TL:DR; I have to:

a) get names of all the markdown files in a directory

b) sort them by date of creation (new to old)

c) select n number of entries in the above array of entries

d) starting from z position

all without having to read from memory or having to perform complex, intensive operation - any way to do so?

Yes, this is a TypeScript question, but since my codebase is polluted with both JS and TS syntax, I’m okay with a JS answer for now - it should also be almost similar, minus the type stuff. I’m trying to create a blog using mdsvex, but I do not want to use a database at least for now, since I cannot afford a paid hosting solution for now, and I don’t want to lose my written stuff either by the platform locking the database, or erasing it after the free quota is over. I also want to implement pagination here.

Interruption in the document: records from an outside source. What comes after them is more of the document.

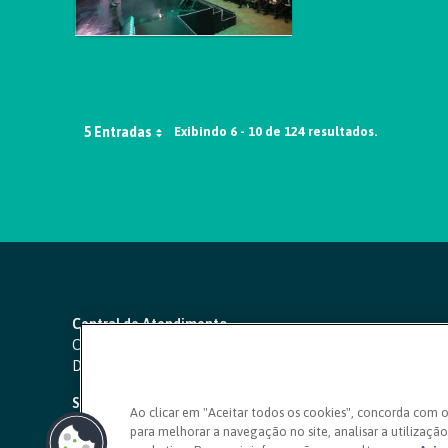
5 Entradas
Exibindo 6 - 10 de 124 resultados.
Central de Atendimento
Capitais e regiões metropolitanas:
4000 1111
Demais localidades:
0800 642 0000
SAC 24 horas
-
0800 724 4420
Ao clicar em "Aceitar todos os cookies", concorda com 
para melhorar a navegação no site, analisar a utilização 
Ouvidoria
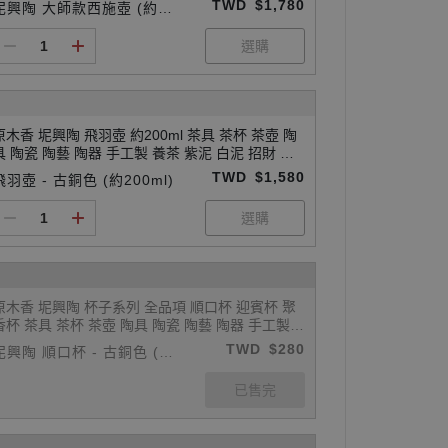
TWD
$1,780
坭興陶 大師款西施壺 (約15
ml)
原木香 坭興陶 飛羽壺 約200ml 茶具 茶杯 茶壺 陶
具 陶瓷 陶藝 陶器 手工製 養茶 紫泥 白泥 招財 開
運 聚財 風水 財位 引財氣
TWD
$1,580
飛羽壺 - 古銅色 (約200ml)
原木香 坭興陶 杯子系列 全品項 順口杯 迎賓杯 聚
香杯 茶具 茶杯 茶壺 陶具 陶瓷 陶藝 陶器 手工製
養茶 紫泥 白泥 招財 開運 聚財 風水 財位 引財氣
TWD
$280
坭興陶 順口杯 - 古銅色 (約
90ml)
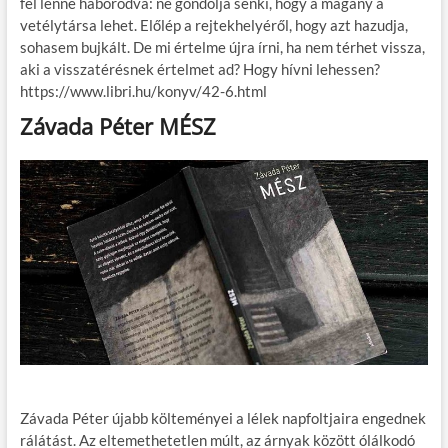
fel lenne háborodva: ne gondolja senki, hogy a magány a
vetélytársa lehet. Előlép a rejtekhelyéről, hogy azt hazudja,
sohasem bujkált. De mi értelme újra írni, ha nem térhet vissza,
aki a visszatérésnek értelmet ad? Hogy hívni lehessen?
https://www.libri.hu/konyv/42-6.html
Závada Péter MÉSZ
Závada Péter újabb költeményei a lélek napfoltjaira engednek
rálátást. Az eltemethetetlen múlt, az árnyak között ólálkodó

In SvelteKit, I’m making use of Vite’s import.meta.glob() to get all the MDX files, and then filter them, based on the date of creation. The issue is that I’m forced to add my own createdAt YAML-like data entry that MDX uses at the top of it’s markdown syntax, because I’m not sure how to access the file’s metadata to get it’s birth (creation) date using TypeScript. I also feel like it does not end just there - since it is an Object type, I’m also forced to convert it to array using the Object.entries() function, as well as slicing of the array later on, after which I’m able to use createdAt to sort files and then filter, which is adding to the server overhead.

Is it possible to filter markdown files, such that they’re sorted by the file’s internal metadata (something similar to stat Linux command, but TypeScript)? I’m interested in the date of birth of file here, in the descending order - new files at top, old files at the bottom. I want to also be able to use the slice() function effectively to get the first n number of markdown files (n here is the pageSize), while also being able to specify to read from z position (z = n * paginationCount), so that I can filter the file without reading it?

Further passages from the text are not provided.